O argumento, no entanto, já foi contestado pelo procurador-geral da República, no julgamento do caso de Roraima. Na ação, ele alegou que a medida de destruição ou inutilização de instrumentos empregados para a prática de infrações ambientais “não acarreta, por si, violação ao direito de propriedade nem ao devido processo legal, e sua implementação tampouco depende de prévia decisão judicial com trânsito em julgado”.
Proposta para destinação dos equipamentos apreendidos
O projeto de lei proposto no Amazonas pelo deputado estadual Mário César Filho (União Brasil) também pretende proibir a destruição dos bens apreendidos em infrações ambientais, no entanto, enfatiza a destinação adequada, citando a venda e a descaracterização por meio da reciclagem.

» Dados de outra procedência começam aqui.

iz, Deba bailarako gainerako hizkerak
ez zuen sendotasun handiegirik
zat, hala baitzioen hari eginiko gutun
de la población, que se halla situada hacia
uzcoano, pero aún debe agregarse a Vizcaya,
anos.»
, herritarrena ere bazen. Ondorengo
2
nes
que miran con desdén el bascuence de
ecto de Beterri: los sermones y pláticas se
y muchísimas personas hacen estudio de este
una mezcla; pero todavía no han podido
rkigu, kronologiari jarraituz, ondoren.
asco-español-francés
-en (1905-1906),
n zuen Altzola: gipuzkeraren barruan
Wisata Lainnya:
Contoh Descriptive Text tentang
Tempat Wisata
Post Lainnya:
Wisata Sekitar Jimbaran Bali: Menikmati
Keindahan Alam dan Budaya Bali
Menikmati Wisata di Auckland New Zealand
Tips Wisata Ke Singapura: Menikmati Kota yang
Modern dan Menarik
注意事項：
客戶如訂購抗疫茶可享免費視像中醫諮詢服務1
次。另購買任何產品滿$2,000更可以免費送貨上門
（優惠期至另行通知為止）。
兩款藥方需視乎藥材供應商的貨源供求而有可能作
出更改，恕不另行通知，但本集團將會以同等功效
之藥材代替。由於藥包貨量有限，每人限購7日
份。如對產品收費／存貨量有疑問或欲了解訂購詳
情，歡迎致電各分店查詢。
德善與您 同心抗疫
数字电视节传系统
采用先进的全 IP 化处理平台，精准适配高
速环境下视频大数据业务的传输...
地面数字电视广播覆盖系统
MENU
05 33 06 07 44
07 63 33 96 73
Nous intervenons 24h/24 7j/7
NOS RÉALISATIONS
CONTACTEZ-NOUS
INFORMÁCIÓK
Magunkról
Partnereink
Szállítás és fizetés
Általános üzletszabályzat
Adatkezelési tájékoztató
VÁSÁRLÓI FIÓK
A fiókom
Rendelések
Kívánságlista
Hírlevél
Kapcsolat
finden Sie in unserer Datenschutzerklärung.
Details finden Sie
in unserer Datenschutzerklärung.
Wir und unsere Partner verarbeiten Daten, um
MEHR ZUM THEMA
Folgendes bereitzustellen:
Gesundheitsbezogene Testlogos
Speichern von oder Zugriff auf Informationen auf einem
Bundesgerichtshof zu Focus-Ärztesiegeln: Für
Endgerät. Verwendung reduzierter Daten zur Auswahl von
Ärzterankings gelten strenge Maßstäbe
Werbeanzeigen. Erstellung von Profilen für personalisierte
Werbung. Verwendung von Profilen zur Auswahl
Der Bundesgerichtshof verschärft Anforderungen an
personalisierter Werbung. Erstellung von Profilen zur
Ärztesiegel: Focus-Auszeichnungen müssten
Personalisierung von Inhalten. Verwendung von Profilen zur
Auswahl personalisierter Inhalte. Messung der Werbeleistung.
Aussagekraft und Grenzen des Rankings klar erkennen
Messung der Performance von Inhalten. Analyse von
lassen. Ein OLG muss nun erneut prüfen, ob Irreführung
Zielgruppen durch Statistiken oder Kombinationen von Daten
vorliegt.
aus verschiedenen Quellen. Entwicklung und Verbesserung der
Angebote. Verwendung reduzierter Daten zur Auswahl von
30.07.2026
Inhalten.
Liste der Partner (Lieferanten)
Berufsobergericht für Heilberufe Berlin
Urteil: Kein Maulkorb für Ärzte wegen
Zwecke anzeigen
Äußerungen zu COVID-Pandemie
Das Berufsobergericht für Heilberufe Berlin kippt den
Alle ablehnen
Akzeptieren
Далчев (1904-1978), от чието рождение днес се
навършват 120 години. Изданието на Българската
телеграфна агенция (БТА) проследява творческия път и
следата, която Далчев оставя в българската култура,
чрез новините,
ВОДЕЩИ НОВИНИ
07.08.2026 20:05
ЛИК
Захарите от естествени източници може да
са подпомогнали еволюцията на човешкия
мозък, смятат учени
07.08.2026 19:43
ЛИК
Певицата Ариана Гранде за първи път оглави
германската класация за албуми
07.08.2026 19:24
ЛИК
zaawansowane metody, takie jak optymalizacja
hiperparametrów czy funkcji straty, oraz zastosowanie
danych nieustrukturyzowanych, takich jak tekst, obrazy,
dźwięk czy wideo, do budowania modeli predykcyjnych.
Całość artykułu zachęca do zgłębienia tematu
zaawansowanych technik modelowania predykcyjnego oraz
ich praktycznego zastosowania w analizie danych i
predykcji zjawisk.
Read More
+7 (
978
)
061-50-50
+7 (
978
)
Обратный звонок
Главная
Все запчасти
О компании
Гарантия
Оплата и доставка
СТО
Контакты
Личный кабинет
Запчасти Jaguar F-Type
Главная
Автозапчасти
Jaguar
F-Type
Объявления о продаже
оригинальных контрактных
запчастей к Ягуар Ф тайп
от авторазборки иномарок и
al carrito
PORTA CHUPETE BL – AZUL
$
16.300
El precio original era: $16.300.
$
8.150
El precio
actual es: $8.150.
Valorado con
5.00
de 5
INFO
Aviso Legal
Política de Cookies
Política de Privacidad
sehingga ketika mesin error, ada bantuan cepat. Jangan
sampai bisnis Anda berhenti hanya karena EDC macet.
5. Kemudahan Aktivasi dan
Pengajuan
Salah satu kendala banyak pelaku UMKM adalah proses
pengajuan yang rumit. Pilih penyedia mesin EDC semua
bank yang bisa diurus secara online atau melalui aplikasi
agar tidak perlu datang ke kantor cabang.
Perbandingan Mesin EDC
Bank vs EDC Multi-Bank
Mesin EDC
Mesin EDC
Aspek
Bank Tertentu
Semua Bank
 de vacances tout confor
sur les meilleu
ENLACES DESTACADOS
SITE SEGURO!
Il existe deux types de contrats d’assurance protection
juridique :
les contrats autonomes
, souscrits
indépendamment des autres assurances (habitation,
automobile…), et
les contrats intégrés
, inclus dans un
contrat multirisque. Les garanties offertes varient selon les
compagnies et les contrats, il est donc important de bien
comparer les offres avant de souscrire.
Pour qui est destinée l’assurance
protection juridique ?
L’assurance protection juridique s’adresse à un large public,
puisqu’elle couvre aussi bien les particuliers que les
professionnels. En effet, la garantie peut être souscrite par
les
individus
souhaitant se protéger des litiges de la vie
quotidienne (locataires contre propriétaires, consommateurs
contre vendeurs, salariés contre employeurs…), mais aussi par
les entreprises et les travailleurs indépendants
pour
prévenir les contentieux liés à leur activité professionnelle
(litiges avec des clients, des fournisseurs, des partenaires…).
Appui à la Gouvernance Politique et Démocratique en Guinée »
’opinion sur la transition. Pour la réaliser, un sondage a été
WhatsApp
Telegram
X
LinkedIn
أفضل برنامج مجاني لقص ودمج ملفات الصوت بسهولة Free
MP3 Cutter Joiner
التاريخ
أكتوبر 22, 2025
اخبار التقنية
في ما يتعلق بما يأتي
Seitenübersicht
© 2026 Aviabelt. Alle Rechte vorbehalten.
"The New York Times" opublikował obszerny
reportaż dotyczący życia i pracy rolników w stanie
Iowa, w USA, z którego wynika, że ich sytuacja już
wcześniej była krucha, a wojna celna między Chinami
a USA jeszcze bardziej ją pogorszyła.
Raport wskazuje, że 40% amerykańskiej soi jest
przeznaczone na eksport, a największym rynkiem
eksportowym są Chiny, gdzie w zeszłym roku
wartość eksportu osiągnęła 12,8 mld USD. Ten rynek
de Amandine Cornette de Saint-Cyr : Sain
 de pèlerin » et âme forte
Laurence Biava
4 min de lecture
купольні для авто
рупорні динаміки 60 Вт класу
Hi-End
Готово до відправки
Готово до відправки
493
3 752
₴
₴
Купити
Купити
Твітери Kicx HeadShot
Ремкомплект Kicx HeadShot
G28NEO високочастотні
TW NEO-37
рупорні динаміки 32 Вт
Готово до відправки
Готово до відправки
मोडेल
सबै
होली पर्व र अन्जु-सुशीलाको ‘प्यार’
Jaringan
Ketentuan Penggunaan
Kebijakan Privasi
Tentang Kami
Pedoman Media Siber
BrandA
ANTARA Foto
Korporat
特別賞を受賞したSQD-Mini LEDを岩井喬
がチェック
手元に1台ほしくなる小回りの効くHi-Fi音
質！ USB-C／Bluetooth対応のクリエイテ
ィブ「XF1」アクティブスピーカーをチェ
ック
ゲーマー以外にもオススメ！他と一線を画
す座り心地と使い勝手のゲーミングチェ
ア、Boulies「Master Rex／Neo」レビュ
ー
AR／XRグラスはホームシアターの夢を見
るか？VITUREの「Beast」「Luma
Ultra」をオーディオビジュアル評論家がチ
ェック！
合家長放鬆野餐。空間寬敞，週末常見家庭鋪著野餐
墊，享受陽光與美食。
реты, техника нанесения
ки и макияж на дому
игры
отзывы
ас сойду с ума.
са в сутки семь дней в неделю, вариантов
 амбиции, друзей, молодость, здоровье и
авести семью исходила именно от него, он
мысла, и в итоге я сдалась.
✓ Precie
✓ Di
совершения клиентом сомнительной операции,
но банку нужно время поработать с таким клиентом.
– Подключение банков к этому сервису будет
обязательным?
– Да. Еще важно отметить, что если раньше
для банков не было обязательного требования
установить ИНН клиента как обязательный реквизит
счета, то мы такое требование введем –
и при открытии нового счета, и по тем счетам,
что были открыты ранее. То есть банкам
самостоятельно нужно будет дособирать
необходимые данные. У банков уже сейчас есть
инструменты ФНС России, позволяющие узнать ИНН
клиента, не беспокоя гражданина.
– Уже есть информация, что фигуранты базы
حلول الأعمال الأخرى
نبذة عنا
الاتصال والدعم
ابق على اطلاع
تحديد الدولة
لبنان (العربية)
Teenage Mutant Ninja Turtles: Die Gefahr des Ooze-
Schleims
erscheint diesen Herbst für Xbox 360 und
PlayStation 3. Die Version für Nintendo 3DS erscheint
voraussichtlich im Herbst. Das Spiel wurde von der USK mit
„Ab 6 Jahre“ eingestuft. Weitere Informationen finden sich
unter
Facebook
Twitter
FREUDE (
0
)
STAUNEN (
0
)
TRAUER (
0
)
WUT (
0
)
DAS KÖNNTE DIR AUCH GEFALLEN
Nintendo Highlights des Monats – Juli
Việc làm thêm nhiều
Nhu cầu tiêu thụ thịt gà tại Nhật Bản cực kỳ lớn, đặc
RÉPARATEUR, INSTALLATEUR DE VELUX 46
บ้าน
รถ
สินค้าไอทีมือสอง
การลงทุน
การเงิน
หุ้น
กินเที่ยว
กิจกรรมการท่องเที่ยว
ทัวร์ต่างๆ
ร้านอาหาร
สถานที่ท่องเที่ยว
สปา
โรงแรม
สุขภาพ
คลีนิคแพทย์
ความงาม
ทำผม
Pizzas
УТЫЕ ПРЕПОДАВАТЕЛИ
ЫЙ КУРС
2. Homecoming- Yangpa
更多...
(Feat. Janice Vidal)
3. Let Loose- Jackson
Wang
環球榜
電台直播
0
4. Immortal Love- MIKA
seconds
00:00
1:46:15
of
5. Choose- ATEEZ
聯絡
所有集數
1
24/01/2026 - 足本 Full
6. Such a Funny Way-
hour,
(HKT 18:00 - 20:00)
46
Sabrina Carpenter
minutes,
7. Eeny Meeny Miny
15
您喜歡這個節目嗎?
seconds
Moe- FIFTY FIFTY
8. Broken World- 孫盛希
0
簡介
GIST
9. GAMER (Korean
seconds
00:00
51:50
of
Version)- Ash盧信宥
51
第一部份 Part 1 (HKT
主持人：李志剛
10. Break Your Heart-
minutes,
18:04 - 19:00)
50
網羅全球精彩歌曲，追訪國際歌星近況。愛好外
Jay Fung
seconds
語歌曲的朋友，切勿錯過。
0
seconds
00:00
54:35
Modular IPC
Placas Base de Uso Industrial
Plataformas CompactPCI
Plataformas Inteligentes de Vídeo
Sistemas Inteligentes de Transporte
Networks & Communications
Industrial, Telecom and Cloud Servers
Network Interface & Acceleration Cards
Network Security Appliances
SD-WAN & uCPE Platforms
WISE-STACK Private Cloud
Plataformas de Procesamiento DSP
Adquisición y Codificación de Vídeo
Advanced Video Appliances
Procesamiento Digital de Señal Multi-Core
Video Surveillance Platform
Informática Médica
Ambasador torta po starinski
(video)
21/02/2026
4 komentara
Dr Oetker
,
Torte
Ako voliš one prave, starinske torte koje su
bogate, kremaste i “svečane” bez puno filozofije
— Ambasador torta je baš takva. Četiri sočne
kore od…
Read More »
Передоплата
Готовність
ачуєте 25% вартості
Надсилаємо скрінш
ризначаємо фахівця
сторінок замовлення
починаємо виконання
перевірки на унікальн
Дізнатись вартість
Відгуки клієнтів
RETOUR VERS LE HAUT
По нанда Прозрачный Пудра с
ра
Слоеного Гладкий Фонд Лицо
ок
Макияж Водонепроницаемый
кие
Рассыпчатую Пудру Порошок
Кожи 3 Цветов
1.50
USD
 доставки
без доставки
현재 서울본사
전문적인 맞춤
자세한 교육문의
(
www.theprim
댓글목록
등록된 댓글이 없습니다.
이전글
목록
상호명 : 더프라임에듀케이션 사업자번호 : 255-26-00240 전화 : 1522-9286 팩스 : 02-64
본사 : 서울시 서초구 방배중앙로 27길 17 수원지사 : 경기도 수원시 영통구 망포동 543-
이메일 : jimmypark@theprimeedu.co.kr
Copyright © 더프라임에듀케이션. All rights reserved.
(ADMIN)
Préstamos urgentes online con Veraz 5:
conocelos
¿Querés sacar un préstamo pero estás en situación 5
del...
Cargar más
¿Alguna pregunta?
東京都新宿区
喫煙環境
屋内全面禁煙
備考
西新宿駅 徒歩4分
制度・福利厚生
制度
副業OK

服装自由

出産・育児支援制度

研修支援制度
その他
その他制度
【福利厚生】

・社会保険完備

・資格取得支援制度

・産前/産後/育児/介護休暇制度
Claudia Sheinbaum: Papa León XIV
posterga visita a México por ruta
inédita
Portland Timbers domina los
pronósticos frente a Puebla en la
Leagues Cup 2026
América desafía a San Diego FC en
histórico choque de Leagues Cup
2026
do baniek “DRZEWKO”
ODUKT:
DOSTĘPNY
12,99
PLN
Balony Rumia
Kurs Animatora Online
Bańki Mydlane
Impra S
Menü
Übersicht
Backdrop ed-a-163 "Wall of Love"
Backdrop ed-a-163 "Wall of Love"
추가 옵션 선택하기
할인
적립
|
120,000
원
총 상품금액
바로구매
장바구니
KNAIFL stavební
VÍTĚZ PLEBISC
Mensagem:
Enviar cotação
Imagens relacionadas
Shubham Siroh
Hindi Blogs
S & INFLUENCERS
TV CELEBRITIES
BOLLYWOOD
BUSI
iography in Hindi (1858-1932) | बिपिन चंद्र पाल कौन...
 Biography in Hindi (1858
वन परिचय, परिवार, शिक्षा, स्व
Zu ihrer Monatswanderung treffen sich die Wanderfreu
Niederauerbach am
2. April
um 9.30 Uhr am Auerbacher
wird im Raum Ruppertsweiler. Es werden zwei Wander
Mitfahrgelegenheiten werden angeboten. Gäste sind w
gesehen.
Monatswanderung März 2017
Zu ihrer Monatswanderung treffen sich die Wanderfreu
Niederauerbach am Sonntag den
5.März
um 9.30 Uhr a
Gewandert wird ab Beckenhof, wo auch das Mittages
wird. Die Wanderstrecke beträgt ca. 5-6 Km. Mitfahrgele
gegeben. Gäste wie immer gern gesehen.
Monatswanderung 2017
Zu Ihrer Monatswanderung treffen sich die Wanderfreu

Outro ponto destacado pelo deputado é a destinação dos equipamentos para ações do estado. Um dos exemplos citados pelo parlamentar foi o período de seca que afetou o Amazonas no último ano. “Durante a pior seca registrada na história do Amazonas, os equipamentos apreendidos e posteriormente destruídos em operações ambientais poderiam ter desempenhado um papel crucial para mitigar os impactos dessa catástrofe”, disse o parlamentar.
Para ele, os barcos, motores e equipamentos de navegação apreendidos poderiam ter sido utilizados para ajudar na drenagem dos rios, facilitando o acesso a áreas afetadas pela seca e permitindo o transporte de suprimentos essenciais, bem como o deslocamento de pessoas em regiões onde os níveis de água diminuíram drasticamente.
Além disso, o deputado argumenta que outros equipamentos, como geradores, ferramentas e materiais de construção, poderiam ter sido redirecionados para ajudar as comunidades locais a enfrentar os desafios impostos pela seca, fornecendo energia, auxílio na reconstrução de estruturas danificadas e suporte para a manutenção das condições básicas de vida.
“A retenção e reutilização desses bens, ao invés da sua destruição, teriam representado uma oportunidade valiosa para a região enfrentar a crise da seca de forma mais eficaz, demonstrando a importância de repensar as políticas de destinação dos itens apreendidos em operações ambientais para maximizar seu potencial de auxílio em momentos de crise e necessidade”, complementou o deputado amazonense.